What might our response to such feelings be? - the warm and appreciative ones, as well as the more complex, difficult ones?

Psalm 130, which we heard just now, starts with words that many of us may recognise as our own:

“Out of the depths I cry to you, O Lord; O Lord hear my voice. Let your ears be attentive to my cry for mercy”.

As many of you will be well aware, the Bible is a collection of writings assembled over many generations - it contains stories, metaphors, history, myth, song and poetry...all of which combine to offer us, if we will but grapple with it, a clear understanding of the God that Christians serve.
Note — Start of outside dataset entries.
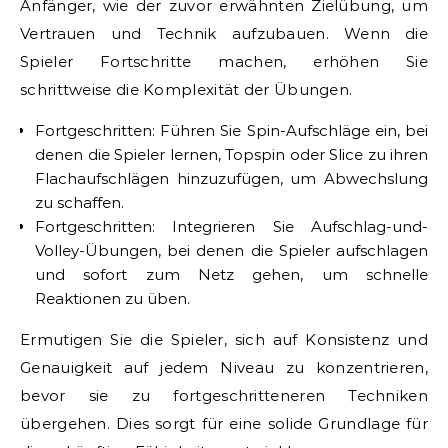
Anfänger, wie der zuvor erwähnten Zielübung, um
Vertrauen und Technik aufzubauen. Wenn die
Spieler Fortschritte machen, erhöhen Sie
schrittweise die Komplexität der Übungen.
Fortgeschritten: Führen Sie Spin-Aufschläge ein, bei
denen die Spieler lernen, Topspin oder Slice zu ihren
Flachaufschlägen hinzuzufügen, um Abwechslung
zu schaffen.
Fortgeschritten: Integrieren Sie Aufschlag-und-
Volley-Übungen, bei denen die Spieler aufschlagen
und sofort zum Netz gehen, um schnelle
Reaktionen zu üben.
Ermutigen Sie die Spieler, sich auf Konsistenz und
Genauigkeit auf jedem Niveau zu konzentrieren,
bevor sie zu fortgeschritteneren Techniken
übergehen. Dies sorgt für eine solide Grundlage für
Ours is a God who listens to, and understands, our most heartfelt cries - the cries which, as Psalm 130 says, come from the depths of our innermost being - and from the depths of depressions and sadness too. Ours is a God who wants to be with us through all that life throws our way - so much so that he came, as a man, to live among us. Through that time he spent on earth, he experienced all that we experience. Not because he somehow had to do that in order to understand us...but rather that he wanted us to know that he understands...and to be able to trust him completely.
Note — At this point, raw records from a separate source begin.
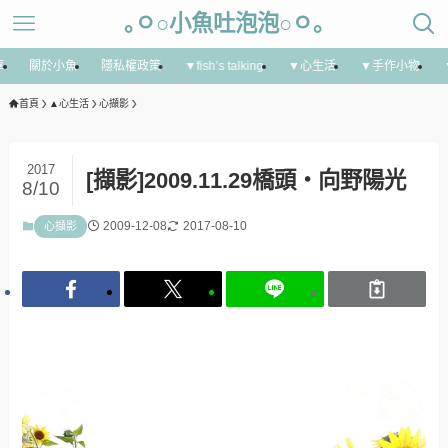
｡ㅇ○小魚吐泡泡○ㅇ｡
享
關於小魚
隱私權政策
▼fish’s talking
▼心生活
▼手作小物
首頁
▲心生活
心擷影
2017
[擷影]2009.11.29橋頭‧向野陽光
8/10
2009-12-08
2017-08-10
心擷影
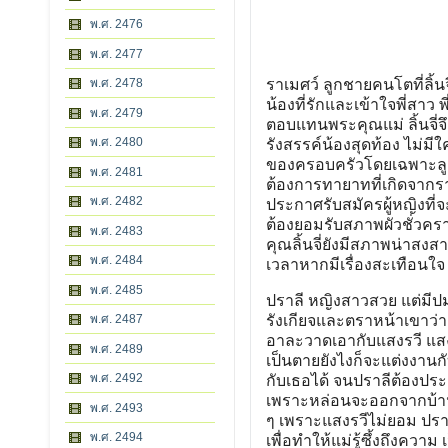
พ.ศ. 2476
พ.ศ. 2477
พ.ศ. 2478
ราเมศว์ ลูกชายคนโตที่ลิ้น
น้องที่รักและเข้าใจพี่สาว 
พ.ศ. 2479
ตอบแทนพระคุณแม่ ลิ้นจี่จ
พ.ศ. 2480
รังสรรค์น้องสุดท้อง ไม่มีใค
ของครอบครัวโดยเฉพาะลูกรักข
พ.ศ. 2481
ต้องการทายาทที่เกิดจากรา
พ.ศ. 2482
ประกาศรับสมัครผู้หญิงที่จ
ต้องยอมรับสภาพผัวชั่วค
พ.ศ. 2483
คุณลิ้นจี่ยังมีสภาพน่าสงสา
พ.ศ. 2484
เวลาหากมีเรื่องสะเทือนใจ
พ.ศ. 2485
ปราลี หญิงสาวสวย แต่มีปมเร
พ.ศ. 2487
รังเกียจและตราหน้าเขาว่า
อาละวาดเอากับแสงรวี แสงรว
พ.ศ. 2489
เป็นตายยังไงก็จะแต่งงานก
พ.ศ. 2492
กับเธอได้ จนปราลีต้องประก
เพราะหล่อนจะออกจากบ้านนี
พ.ศ. 2493
ๆ เพราะแสงรวีไม่ยอม ปราลีต
พ.ศ. 2494
เพื่อทำให้แม่รู้ซึ้งถึงควา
The shortest verse in the Bible, and perhaps one of the most eloquent, is the two words “Jesus wept” - recorded of an event in which Jesus himself was bereaved at the death of his friend, Lazarus. But as that story, and the story of his own resurrection powerfully demonstrated, Jesus had within him the power of God - the power to transform death into life...the power to raise first Lazarus, and then himself, from death itself.

The Christian God is the God who transforms death into life. “Listen”, says the Apostle Paul in the second of our readings, “Listen, I will tell you a mystery: we will not all sleep, but we will all be changed - in a flash, in the twinkling of an eye”. And so, he goes on, exclaiming “Where, O death, is your victory? Where, O death, is your sting?”

How are we to respond to that exclamation? Especially, perhaps, when we feel bereft - depressed - lost - because of the death of our own loved one? We don’t feel much like making that kind of exclamation ourselves do we?

Well, I want to suggest to you, that’s where the Christian hope, offered to us in the pages of the Bible, really comes into play. The message of the Bible is absolutely clear...it couldn’t be more clear. We all have a clear choice...to live alone with our grief, mourning the end of life with no hope...OR...we can hold on to the promise of eternal life through Jesus Christ offered to us in the Bible, written by people who have experienced God for themselves, rejoicing in the plain truth that this life is just the starting point. Eternal life waits for us, through Jesus Christ... if we will but respond to his amazingly graceful, loving, call.

That’s what the Christians who gather here each Sunday are doing. Some of our practices may seem a little odd, some of our prayers and songs - a little old fashioned. None of us is perfect, and every one of us is grappling with life, death, memories, experiences. But each of us is expressing our ‘yes’ to the call of Christ...our ‘yes’ to his offer of life. When we gather around the Lord’s table we “re-member” the historical event of the Cross, and the resurrection to new life of our God.

And we say, with our lives and by our actions - “Where, O death, is thy victory? Where, O death is thy sting?”

So, today, we re-member our loved ones. We thank our loving heavenly Father for all that they meant to us, all the ways that their own life and love affected us. But we are also open to the call of God that we should, in the Apostle Paul’s final words “give ourselves fully to the work of the Lord”. We live as people who re-member those who have gone before, but also as people who look forward to the eternal life which is ours to share with them in Christ.